Member of the French Senate for Guyane
- In office 1 October 2014 – 30 September 2020
- Preceded by: Jean-Étienne Antoinette
- Succeeded by: Marie-Laure Phinéra-Horth

4th President of the Regional Council of French Guiana
- In office 22 January 1992 – 26 January 2010
- Preceded by: Georges Othily
- Succeeded by: Rodolphe Alexandre

Personal details
- Born: 21 February 1950 (age 76) Cayenne, French Guiana
- Party: Guianese Socialist Party (2014-2017) La République En Marche! (after 2017)
- Education: Lycée Thiers
- Profession: Teacher

= Antoine Karam (French Guianan politician) =

French politician (born 1950)

Antoine Karam (born 21 February 1950) served as the president of the Regional Council (Conseil régional) of French Guiana, a région d'outre-mer of France, from 1992 to 2010.

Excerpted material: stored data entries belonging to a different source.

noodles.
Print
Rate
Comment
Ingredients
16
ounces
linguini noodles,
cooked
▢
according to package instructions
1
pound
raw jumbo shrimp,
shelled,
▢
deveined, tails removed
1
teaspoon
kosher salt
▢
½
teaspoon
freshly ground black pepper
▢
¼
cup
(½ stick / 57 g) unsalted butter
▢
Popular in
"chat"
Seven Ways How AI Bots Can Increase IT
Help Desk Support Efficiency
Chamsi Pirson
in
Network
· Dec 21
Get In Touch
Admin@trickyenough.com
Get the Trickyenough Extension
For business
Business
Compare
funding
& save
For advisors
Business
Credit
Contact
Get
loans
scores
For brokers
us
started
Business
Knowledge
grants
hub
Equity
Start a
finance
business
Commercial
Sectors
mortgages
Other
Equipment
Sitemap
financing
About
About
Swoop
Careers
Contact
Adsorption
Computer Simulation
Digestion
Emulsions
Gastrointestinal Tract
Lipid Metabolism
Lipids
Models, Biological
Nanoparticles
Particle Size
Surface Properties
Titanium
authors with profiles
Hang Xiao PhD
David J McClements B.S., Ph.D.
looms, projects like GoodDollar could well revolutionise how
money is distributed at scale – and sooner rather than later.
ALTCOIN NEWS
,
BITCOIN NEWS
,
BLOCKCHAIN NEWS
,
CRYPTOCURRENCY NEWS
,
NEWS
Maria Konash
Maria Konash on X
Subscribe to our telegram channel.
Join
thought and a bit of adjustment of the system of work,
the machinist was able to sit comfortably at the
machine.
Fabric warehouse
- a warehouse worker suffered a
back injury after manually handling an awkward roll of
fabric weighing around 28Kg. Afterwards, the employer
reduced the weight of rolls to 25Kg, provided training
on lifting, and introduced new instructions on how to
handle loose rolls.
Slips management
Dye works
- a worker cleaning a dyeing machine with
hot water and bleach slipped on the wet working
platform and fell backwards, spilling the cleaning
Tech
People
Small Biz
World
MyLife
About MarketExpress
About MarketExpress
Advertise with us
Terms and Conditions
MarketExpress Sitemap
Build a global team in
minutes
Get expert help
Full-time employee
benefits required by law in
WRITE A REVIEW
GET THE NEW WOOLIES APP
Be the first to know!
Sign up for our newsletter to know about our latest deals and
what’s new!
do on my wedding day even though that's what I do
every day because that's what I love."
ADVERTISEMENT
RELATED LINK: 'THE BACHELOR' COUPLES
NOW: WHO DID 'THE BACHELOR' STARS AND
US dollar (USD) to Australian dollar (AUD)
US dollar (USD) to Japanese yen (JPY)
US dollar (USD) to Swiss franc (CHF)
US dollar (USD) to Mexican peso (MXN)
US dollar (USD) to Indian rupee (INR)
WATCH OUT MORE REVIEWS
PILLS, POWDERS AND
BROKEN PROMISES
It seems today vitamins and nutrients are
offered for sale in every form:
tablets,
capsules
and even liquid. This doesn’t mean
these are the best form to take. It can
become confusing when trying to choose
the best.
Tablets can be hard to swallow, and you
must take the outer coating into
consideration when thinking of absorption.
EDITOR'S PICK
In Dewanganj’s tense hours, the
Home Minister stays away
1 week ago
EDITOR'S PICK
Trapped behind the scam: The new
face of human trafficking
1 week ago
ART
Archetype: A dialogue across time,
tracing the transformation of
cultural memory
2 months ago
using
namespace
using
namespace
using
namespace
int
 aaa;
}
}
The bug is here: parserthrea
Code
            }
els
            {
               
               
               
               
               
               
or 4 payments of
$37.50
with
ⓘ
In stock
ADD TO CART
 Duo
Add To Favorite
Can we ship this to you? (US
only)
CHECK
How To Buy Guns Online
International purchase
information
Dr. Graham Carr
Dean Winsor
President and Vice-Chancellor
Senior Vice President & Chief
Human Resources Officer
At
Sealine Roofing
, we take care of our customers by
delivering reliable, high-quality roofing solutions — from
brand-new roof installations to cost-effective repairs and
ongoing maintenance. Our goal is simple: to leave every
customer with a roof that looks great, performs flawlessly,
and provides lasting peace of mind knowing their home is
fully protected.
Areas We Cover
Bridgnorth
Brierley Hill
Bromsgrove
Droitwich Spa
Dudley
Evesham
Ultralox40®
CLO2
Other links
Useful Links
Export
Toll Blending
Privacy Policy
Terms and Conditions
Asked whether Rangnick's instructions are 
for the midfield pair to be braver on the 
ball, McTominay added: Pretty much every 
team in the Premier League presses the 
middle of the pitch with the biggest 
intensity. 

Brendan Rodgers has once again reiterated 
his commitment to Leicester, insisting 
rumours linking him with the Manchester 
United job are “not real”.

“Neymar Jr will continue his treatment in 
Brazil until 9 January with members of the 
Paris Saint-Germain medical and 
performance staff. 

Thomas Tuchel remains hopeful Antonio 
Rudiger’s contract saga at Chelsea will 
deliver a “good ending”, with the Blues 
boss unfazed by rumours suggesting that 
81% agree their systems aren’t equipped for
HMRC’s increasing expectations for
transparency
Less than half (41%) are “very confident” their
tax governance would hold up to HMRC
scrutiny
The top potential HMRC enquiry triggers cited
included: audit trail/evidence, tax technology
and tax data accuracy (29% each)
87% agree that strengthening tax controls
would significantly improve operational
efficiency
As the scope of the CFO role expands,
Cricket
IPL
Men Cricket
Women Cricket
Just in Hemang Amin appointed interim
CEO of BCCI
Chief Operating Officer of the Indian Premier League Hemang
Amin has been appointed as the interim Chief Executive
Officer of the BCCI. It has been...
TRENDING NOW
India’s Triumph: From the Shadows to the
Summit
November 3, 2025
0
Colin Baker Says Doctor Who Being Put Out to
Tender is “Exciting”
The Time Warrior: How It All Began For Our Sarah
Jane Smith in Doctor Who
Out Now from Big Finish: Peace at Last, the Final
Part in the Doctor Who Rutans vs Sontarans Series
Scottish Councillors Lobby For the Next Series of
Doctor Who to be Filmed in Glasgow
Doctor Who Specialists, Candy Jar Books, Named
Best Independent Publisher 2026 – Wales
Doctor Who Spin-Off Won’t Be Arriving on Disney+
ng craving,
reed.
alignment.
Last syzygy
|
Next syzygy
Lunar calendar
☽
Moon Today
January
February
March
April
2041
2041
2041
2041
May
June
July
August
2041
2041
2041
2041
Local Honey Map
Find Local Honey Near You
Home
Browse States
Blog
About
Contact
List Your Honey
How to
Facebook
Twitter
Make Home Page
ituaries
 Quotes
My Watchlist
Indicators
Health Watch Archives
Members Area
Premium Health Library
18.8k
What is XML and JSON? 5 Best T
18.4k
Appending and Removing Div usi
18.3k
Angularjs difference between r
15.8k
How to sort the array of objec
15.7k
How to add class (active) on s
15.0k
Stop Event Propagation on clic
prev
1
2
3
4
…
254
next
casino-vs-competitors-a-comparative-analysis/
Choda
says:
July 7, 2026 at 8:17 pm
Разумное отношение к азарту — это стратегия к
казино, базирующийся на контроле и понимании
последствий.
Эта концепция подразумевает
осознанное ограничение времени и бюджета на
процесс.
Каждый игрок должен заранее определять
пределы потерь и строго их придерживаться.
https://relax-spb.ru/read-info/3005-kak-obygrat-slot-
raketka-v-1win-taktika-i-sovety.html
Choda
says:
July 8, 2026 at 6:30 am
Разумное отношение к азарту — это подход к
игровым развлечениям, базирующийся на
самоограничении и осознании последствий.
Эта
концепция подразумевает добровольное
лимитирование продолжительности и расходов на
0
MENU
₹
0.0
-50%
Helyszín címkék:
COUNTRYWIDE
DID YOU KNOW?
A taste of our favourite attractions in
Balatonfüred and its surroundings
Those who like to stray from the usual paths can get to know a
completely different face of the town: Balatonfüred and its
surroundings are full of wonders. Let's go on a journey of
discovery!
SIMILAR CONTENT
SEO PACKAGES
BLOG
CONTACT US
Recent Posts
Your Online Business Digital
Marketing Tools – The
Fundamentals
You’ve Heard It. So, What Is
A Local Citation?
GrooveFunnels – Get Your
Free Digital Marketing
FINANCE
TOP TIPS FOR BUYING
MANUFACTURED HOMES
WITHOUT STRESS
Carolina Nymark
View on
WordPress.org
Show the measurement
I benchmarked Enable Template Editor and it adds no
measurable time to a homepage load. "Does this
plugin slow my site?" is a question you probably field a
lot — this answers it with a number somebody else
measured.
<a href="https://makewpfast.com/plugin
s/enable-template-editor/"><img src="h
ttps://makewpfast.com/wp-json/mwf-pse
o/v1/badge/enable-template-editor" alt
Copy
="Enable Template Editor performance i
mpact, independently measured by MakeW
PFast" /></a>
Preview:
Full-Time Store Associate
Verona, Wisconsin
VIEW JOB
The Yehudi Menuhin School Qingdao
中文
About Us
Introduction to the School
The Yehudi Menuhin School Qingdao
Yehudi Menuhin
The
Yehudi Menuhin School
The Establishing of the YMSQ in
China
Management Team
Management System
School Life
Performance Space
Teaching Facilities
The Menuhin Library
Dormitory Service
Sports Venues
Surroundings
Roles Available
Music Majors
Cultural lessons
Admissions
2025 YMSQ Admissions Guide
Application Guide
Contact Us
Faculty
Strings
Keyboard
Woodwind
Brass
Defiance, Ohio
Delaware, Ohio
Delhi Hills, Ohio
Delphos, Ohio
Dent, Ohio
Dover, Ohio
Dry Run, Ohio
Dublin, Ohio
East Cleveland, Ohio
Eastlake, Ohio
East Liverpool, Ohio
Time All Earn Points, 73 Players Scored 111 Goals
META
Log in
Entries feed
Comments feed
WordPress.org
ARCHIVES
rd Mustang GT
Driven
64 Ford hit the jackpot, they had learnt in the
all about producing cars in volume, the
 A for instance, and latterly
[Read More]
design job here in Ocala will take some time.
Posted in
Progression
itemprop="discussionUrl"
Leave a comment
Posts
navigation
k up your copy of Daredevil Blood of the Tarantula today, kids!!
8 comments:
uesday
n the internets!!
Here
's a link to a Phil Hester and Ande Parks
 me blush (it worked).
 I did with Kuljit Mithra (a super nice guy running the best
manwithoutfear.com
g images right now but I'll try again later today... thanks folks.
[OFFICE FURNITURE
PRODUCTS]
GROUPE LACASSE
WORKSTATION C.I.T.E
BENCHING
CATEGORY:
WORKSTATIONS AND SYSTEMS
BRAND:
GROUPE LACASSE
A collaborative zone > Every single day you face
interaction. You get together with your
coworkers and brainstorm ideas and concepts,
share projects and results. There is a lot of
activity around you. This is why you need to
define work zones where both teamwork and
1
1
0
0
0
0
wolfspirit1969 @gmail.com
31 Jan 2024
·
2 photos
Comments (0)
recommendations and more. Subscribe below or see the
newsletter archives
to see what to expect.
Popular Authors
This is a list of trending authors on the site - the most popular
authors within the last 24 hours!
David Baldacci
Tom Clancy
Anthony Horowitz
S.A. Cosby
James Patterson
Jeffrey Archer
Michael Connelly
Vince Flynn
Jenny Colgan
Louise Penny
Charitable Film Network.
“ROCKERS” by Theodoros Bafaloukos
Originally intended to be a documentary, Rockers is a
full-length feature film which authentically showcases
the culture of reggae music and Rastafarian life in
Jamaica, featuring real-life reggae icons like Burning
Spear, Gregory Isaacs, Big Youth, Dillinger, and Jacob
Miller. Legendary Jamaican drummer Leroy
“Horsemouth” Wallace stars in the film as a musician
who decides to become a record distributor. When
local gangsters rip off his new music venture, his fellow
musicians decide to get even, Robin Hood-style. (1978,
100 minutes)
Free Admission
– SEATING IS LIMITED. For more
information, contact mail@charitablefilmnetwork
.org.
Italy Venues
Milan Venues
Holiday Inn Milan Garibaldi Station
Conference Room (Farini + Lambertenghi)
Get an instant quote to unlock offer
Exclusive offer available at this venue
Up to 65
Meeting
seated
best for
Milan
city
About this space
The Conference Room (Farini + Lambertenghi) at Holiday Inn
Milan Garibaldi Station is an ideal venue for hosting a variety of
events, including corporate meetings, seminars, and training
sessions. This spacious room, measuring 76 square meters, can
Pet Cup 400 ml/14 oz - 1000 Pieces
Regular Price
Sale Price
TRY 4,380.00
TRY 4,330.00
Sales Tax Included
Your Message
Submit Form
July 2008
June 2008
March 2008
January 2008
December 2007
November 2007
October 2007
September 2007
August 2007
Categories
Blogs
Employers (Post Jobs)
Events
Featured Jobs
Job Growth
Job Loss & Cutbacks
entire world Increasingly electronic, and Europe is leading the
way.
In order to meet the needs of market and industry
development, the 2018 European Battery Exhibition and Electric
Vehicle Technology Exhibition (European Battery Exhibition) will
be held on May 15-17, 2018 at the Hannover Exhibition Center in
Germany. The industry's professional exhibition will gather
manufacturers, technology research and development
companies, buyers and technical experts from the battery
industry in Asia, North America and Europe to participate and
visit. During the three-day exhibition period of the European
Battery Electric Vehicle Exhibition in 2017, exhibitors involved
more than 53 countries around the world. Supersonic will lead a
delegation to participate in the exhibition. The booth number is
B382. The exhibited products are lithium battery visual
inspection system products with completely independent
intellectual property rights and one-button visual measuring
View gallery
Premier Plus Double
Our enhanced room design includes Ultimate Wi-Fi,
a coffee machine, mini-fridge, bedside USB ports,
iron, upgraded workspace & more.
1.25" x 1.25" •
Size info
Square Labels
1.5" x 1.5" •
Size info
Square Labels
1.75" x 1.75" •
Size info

Karam was born to a Lebanese father and a Saint Lucian mother. He is a professor of history and he was president of the council from 22 January 1992 to 26 January 2010. As a member of the left-wing Guianese Socialist Party (PSG), allied to the French Socialist Party (PS), he is also French Guiana's single representative in the French Senate.

==Biography==
Antoine Karam studied at Lycée Thiers in Marseille, then completed a master's degree in history on slavery in French Guiana. Now a history teacher, Antoine Karam teaches at Collège Paul Kapel, among other schools.

Antoine Karam was a city councilor in Cayenne (1977–2002) and a regional councilor in French Guiana (1983–86 and 1992–2010). He was also a general councilor in French Guiana (Cayenne-Nord-Est canton) from 1985 to 2015.

He was also head of the Sport of athletics League from 1977 to 1990: under his presidency, the first Rochambeau/Cayenne mini-marathon (known at the time as the Henri Bonheur Cup) was launched, as well as the first “Games of French Guiana” (May 1, 1979).

Antoine Karam was elected senator in the second round on September 28, 2014.

He is a member of the Guianese Socialist Party.